Different concentrations (5, 10, 20, 30 and 40 mug) of lyase proteins are mixed with salmonella phage to form preparations, and bacteriostasis of the phage, the lyase and the mixed preparations of the phage and the lyase on salmonella is detected, wherein the phage performs bacteriostasis experiments with MOI of 1.0.

As shown in FIG. 4, the antibacterial effect of the low-concentration lyase on the phage is similar to that of the phage, and the antibacterial effect of the high-concentration lyase on salmonella is superior to that of the phage alone; the inhibition of salmonella growth by the experimental group of lytic enzymes and phage cocktails is superior to the inhibition of salmonella growth by phage or lytic enzymes alone.

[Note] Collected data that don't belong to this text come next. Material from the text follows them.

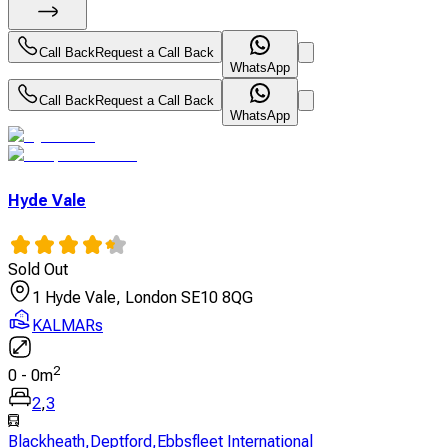
Call Back
Request a Call Back
WhatsApp
Call Back
Request a Call Back
WhatsApp
Hyde Vale
Sold Out
1 Hyde Vale, London SE10 8QG
KALMARs
2
0
-
0
m
2
,
3
Blackheath
,
Deptford
,
Ebbsfleet International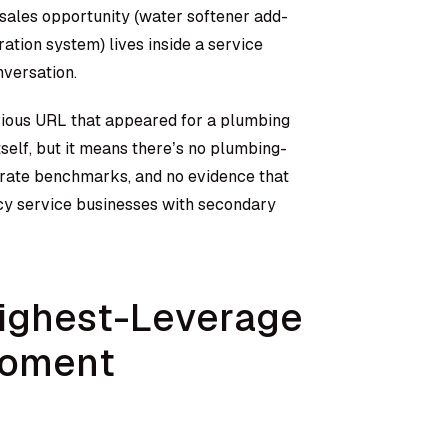
e sales opportunity (water softener add-
ation system) lives inside a service
versation.
vious URL that appeared for a plumbing
tself, but it means there’s no plumbing-
e rate benchmarks, and no evidence that
cy service businesses with secondary
Highest-Leverage
Moment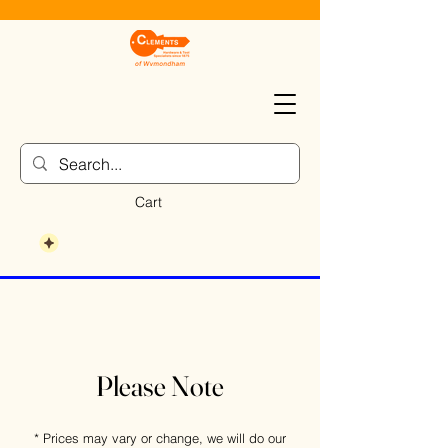
Cart
Please Note
* Prices may vary or change, we will do our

In conclusion, the salmonella phage lyase Lys20059 has a growth inhibition effect on salmonella, and the high concentration effect is obvious. The antibacterial agent is used for industrial production, aims at reducing cost, and has good antibacterial effect on salmonella under the action of a mixed preparation of a lower amount of bacteriophage and lyase.

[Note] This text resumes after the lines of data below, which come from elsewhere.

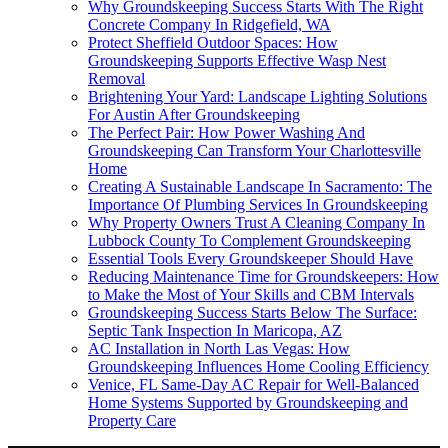
Why Groundskeeping Success Starts With The Right
Concrete Company In Ridgefield, WA
Protect Sheffield Outdoor Spaces: How
Groundskeeping Supports Effective Wasp Nest
Removal
Brightening Your Yard: Landscape Lighting Solutions
For Austin After Groundskeeping
The Perfect Pair: How Power Washing And
Groundskeeping Can Transform Your Charlottesville
Home
Creating A Sustainable Landscape In Sacramento: The
Importance Of Plumbing Services In Groundskeeping
Why Property Owners Trust A Cleaning Company In
Lubbock County To Complement Groundskeeping
Essential Tools Every Groundskeeper Should Have
Reducing Maintenance Time for Groundskeepers: How
to Make the Most of Your Skills and CBM Intervals
Groundskeeping Success Starts Below The Surface:
Septic Tank Inspection In Maricopa, AZ
AC Installation in North Las Vegas: How
Groundskeeping Influences Home Cooling Efficiency
Venice, FL Same-Day AC Repair for Well-Balanced
Home Systems Supported by Groundskeeping and
Property Care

It will be understood that equivalents and modifications will occur to those skilled in the art in light of the present teachings and concepts, and all such modifications and substitutions are intended to be included within the scope of the present invention as defined in the accompanying claims.

Claims (6)

1. The coding gene of the salmonella phage lyase Lys20059 is characterized in that the nucleotide sequence of the coding gene of the salmonella phage lyase Lys20059 is shown as SEQ ID NO. 1.

2. A recombinant expression vector comprising a gene encoding the salmonella phage lyase Lys20059 of claim 1.

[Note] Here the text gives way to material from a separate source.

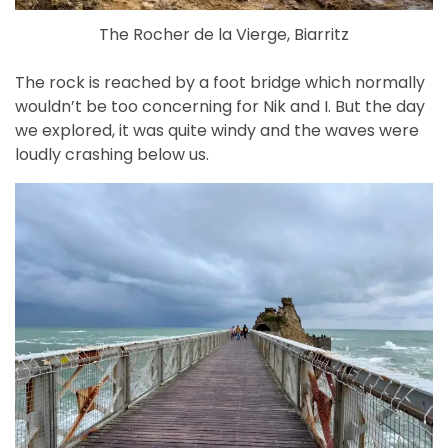
The Rocher de la Vierge, Biarritz
The rock is reached by a foot bridge which normally
wouldn’t be too concerning for Nik and I. But the day
we explored, it was quite windy and the waves were
loudly crashing below us.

3. A host cell comprising the recombinant expression vector of claim 2.

4. A salmonella phage lyase Lys20059 is characterized in that phage lyase Lys20059 is encoded by the encoding gene of salmonella phage lyase Lys20059 of claim 1, and the amino acid sequence of salmonella phage lyase Lys20059 is shown in SEQ ID NO. 2.

5. Use of salmonella phage lyase Lys20059 of claim 4 for inhibiting salmonella of different serotypes, wherein the use is not diagnostic, therapeutic or prophylactic in relation to a disease.

6. A biological agent, wherein the active ingredient of the biological agent comprises salmonella phage lyase Lys20059 of claim 4.